In February 2014 we conducted another round of our national survey of consumers eligible to purchase individual coverage during the open enrollment period (either on or off the exchanges). Our goal was to refresh our insights into the emerging 2014 individual market. Because we now have conducted our online survey four times since November, we have longitudinal data about consumers’ product selection trends and demographic characteristics, which indicate how enrollment is progressing. Each round has included consumers who enrolled in healthcare coverage for 2014 (either on or off exchange), those who have shopped but not yet enrolled, and those who have not yet shopped.

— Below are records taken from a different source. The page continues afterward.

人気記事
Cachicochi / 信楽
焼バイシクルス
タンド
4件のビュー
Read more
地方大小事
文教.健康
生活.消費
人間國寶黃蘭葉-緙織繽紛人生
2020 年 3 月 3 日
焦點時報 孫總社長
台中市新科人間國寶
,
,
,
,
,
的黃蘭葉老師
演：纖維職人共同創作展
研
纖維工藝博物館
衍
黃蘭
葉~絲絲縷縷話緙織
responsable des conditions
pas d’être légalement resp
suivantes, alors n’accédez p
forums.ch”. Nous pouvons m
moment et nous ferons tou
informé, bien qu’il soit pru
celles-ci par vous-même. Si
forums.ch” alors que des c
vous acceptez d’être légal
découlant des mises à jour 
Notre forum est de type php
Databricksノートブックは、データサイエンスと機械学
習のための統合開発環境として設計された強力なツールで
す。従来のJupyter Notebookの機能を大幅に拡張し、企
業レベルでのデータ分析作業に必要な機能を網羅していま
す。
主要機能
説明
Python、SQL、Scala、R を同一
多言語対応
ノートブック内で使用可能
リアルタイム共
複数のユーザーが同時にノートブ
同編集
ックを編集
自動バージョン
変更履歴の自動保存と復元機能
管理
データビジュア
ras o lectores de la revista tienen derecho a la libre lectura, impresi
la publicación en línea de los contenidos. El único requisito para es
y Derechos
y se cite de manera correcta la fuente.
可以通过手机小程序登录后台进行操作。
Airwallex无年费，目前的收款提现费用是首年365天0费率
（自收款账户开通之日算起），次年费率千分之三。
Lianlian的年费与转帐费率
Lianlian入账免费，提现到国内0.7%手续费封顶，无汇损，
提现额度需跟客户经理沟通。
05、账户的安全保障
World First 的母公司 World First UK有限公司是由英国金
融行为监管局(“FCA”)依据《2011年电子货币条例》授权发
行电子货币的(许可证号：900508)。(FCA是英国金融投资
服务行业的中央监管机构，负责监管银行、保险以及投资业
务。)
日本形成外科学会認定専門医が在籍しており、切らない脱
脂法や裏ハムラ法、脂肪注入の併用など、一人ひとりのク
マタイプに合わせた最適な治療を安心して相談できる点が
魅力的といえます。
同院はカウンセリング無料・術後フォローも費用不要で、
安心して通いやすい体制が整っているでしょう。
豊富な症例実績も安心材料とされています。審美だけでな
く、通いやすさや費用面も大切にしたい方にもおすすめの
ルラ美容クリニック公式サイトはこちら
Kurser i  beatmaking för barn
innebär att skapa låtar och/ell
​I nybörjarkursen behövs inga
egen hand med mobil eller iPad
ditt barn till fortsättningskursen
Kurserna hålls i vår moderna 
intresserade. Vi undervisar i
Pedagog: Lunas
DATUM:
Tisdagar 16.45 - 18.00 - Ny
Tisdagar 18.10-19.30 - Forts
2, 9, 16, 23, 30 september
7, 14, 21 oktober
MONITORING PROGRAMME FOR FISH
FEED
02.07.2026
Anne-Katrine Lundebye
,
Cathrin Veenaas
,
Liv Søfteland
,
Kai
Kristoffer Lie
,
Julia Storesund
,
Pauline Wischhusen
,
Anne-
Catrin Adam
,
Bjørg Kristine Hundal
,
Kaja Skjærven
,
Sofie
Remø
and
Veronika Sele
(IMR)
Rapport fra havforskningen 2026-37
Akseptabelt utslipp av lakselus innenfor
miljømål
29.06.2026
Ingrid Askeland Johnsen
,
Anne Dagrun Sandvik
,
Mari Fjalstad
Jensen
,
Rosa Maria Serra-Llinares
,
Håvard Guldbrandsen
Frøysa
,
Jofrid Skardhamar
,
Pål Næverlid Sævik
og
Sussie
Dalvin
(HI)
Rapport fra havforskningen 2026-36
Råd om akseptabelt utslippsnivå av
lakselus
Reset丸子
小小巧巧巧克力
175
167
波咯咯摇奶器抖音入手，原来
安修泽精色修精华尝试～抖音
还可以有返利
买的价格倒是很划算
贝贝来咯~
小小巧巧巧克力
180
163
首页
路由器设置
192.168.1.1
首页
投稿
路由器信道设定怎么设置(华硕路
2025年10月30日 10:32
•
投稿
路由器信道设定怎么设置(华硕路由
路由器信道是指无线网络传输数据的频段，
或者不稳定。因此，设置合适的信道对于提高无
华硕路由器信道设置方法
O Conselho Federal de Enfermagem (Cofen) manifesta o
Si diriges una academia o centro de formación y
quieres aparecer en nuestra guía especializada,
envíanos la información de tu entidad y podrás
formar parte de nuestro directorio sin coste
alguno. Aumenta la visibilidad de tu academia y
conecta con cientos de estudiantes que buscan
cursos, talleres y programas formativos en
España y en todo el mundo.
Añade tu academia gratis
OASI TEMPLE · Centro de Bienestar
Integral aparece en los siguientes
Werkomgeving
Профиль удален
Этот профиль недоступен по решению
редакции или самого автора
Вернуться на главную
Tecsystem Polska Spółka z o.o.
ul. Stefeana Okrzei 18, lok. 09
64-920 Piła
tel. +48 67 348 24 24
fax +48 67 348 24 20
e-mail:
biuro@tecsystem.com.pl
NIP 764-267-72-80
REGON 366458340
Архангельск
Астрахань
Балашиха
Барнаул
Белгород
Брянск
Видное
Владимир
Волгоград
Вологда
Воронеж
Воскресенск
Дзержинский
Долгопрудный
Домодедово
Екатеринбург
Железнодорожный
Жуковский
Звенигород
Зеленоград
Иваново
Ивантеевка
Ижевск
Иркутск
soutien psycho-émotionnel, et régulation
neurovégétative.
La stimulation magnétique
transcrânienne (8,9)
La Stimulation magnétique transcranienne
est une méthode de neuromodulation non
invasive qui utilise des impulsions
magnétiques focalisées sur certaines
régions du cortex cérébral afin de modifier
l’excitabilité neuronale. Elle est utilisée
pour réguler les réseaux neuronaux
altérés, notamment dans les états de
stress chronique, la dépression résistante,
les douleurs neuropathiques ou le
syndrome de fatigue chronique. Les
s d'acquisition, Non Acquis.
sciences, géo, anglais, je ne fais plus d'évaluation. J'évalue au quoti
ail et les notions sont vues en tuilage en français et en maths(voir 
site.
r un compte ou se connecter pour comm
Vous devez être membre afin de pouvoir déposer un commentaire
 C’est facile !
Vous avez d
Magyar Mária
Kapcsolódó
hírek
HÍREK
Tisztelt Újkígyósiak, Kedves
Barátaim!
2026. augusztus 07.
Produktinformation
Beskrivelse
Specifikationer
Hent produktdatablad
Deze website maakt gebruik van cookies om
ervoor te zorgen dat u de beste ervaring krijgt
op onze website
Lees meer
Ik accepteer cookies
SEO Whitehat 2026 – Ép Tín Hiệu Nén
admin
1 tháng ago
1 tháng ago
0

Three important points help clarify how the survey findings should be interpreted. First, some of the respondents purchased coverage through channels other than the exchanges; as a result, the numbers in our survey cannot be directly compared to the publicly reported exchange enrollment numbers. Second, respondents’ previous insurance coverage (uninsured or insured) was defined by their self-reported answers to the question: “Which of the following best describes your primary insurance coverage in 2013? For most of the year I was covered by ….” Respondents were categorized as previously uninsured if the answer they selected was: “I did not have health insurance, I was uninsured.” Third, respondents categorized as having renewed their 2013 policy include both those who were automatically renewed by their 2013 insurer or elected to renew their pre-ACA policy. Respondents categorized as having selected a new 2014 product include insured who switched (those insured who switched from one carrier to another, or who switched policies but stayed with the same carrier) and previously uninsured (those self-reported uninsured who enrolled). In all cases, the products could have been selected on or off the exchanges.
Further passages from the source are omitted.